Police idol their powerful engines for hours on end just to run the alternator for "hotel loads" such as lights, radio, air, heat etc. These engines weren't designed for this. It's hard on them, wastes a lot of fuel and puts out unnecessary pollution.
Plus high powered pursuit cars are less important these days due to radios, helicopters, and the sheer number of police that can set up road blocks etc.
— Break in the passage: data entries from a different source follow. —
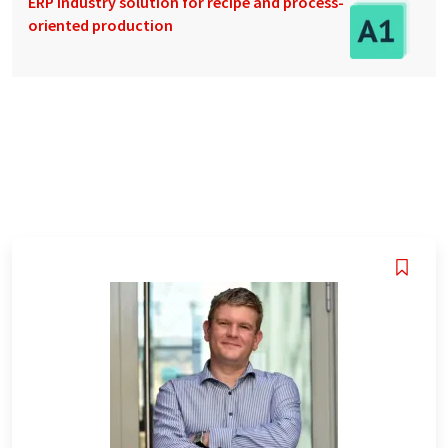
ERP industry solution for recipe and process-
oriented production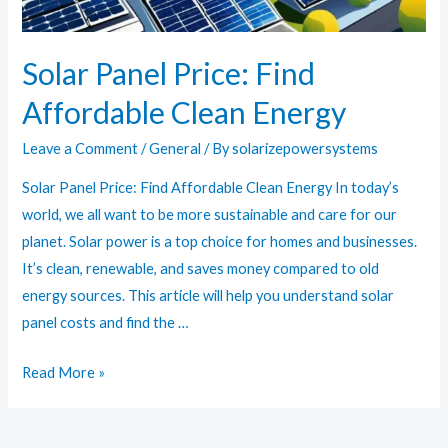
Solar Panel Price: Find
Affordable Clean Energy
Leave a Comment
/
General
/ By
solarizepowersystems
Solar Panel Price: Find Affordable Clean Energy In today’s
world, we all want to be more sustainable and care for our
planet. Solar power is a top choice for homes and businesses.
It’s clean, renewable, and saves money compared to old
energy sources. This article will help you understand solar
panel costs and find the …
Solar
Read More »
Panel
Price: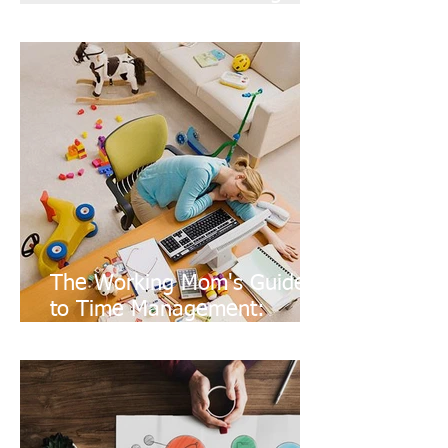
Optimize Your Time
The Working Mom's Guide
to Time Management:
Coworking, Schools, and
Commute time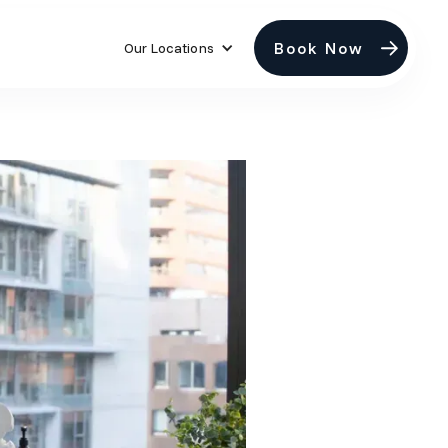
Book Now
Our Locations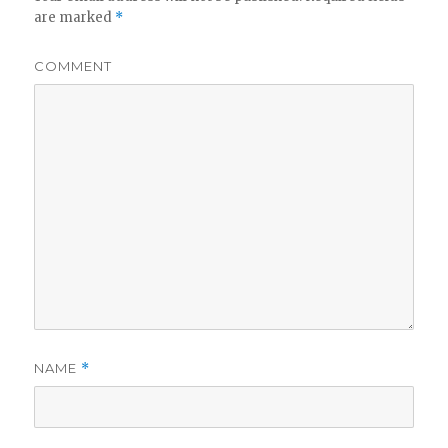
are marked
*
COMMENT
NAME
*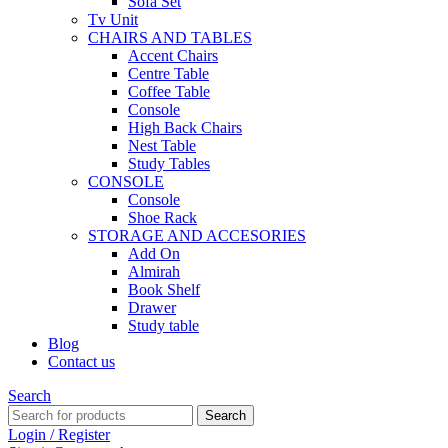
Sofa Set
Tv Unit
CHAIRS AND TABLES
Accent Chairs
Centre Table
Coffee Table
Console
High Back Chairs
Nest Table
Study Tables
CONSOLE
Console
Shoe Rack
STORAGE AND ACCESORIES
Add On
Almirah
Book Shelf
Drawer
Study table
Blog
Contact us
Search
Search
Login / Register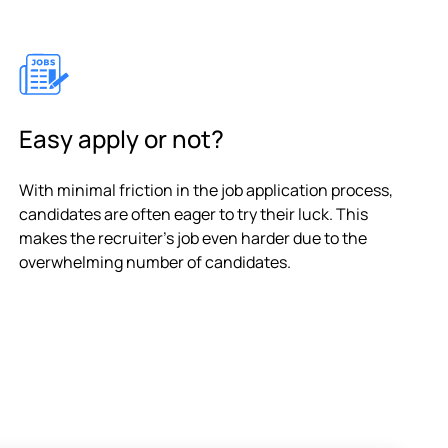
Easy apply or not?
With minimal friction in the job application process,
candidates are often eager to try their luck. This
makes the recruiter's job even harder due to the
overwhelming number of candidates.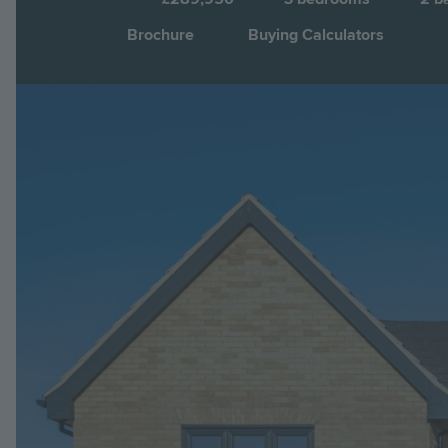
Brochure
Buying Calculators
Image
Jump to: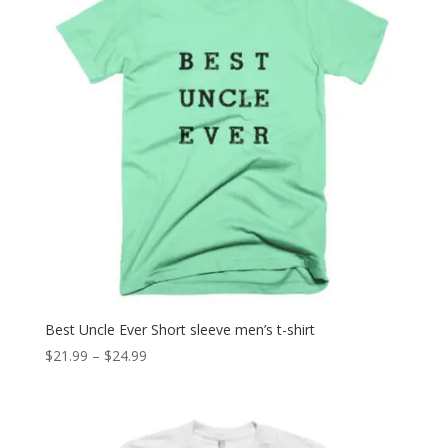
Best Uncle Ever Short sleeve men’s t-shirt
Price
$
21.99
–
$
24.99
range:
$21.99
through
$24.99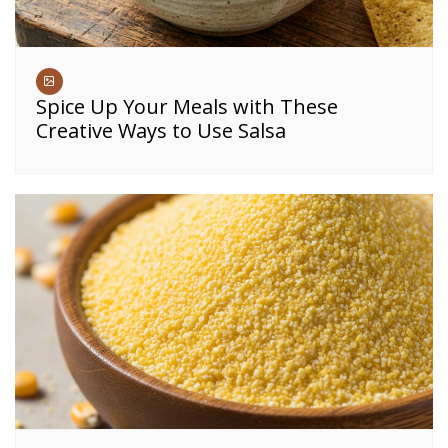
Spice Up Your Meals with These
Creative Ways to Use Salsa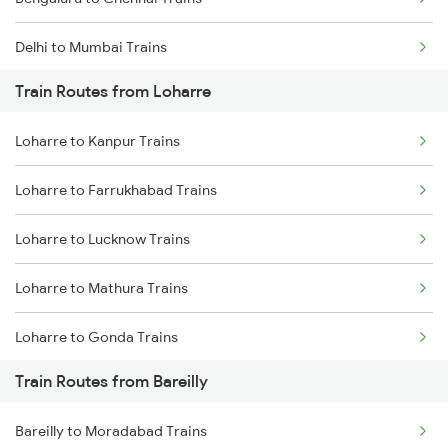
Delhi to Mumbai Trains
Train Routes from Loharre
Mumbai to Pune Trains
Loharre to Kanpur Trains
Delhi to Jammu Trains
Loharre to Farrukhabad Trains
Mumbai to Delhi Trains
Loharre to Lucknow Trains
Mumbai to Goa Trains
Loharre to Mathura Trains
Chennai to Coimbatore Trains
Loharre to Gonda Trains
Train Routes from Bareilly
Loharre to Gorakhpur Trains
Bareilly to Moradabad Trains
Loharre to Jaipur Trains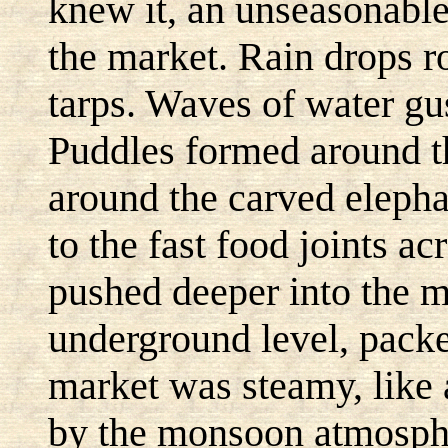
knew it, an unseasonabl
the market. Rain drops ro
tarps. Waves of water gu
Puddles formed around th
around the carved elephan
to the fast food joints ac
pushed deeper into the m
underground level, pack
market was steamy, like 
by the monsoon atmosphe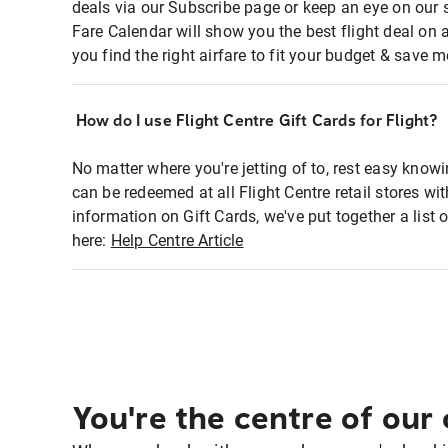
deals via our Subscribe page or keep an eye on our 
Fare Calendar will show you the best flight deal on 
you find the right airfare to fit your budget & save m
How do I use Flight Centre Gift Cards for Flight?
No matter where you're jetting of to, rest easy knowi
can be redeemed at all Flight Centre retail stores w
information on Gift Cards, we've put together a lis
here:
Help Centre Article
You're the centre of our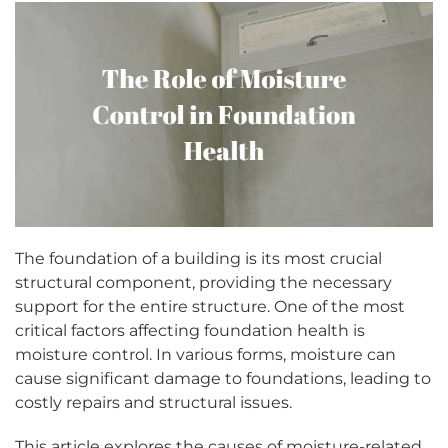
The foundation of a building is its most crucial
structural component, providing the necessary
support for the entire structure. One of the most
critical factors affecting foundation health is
moisture control. In various forms, moisture can
cause significant damage to foundations, leading to
costly repairs and structural issues.
This article explores the causes of moisture-related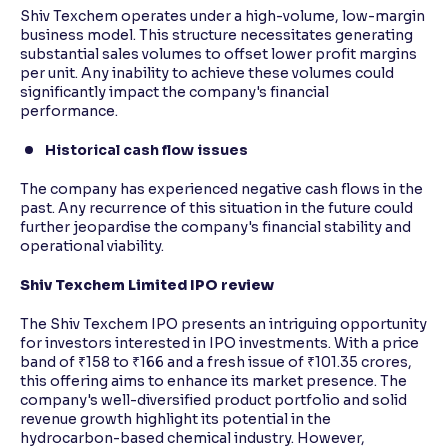
Shiv Texchem operates under a high-volume, low-margin
business model. This structure necessitates generating
substantial sales volumes to offset lower profit margins
per unit. Any inability to achieve these volumes could
significantly impact the company's financial
performance.
Historical cash flow issues
The company has experienced negative cash flows in the
past. Any recurrence of this situation in the future could
further jeopardise the company's financial stability and
operational viability.
Shiv Texchem Limited IPO review
The Shiv Texchem IPO presents an intriguing opportunity
for investors interested in IPO investments. With a price
band of ₹158 to ₹166 and a fresh issue of ₹101.35 crores,
this offering aims to enhance its market presence. The
company's well-diversified product portfolio and solid
revenue growth highlight its potential in the
hydrocarbon-based chemical industry. However,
A LARGE number of police duties can be handled better, cheaper and more efficiently with smaller electric cars or even E-REVs which could use the bigger battery for "hotel loads".
When necessary, an officer in their electric patrol could simply call in pursuit car backup.
Reply
GoRealSlow 9:51AM (6/18/2009)
Thank you for your insight and statistics. You're in LE then?
Tim 11:24AM (6/18/2009)
No, I don't live in LA. I'm simply applying logic.
Chris 8:23PM (6/18/2009)
Law enforcement agencies have been using the CVPI for over 15 years now with minimal problems. It's not the ideal car but it get's the job done. They will last over 150,000 miles if maintained properly. I do agree that running the engine for hours is detrimental to the environment but the modular V8's are built like tanks.
About the Mini E's? Waste of time and money. Just buy a hybrid or a normal Ford Fusion.They need to let the public have these cars.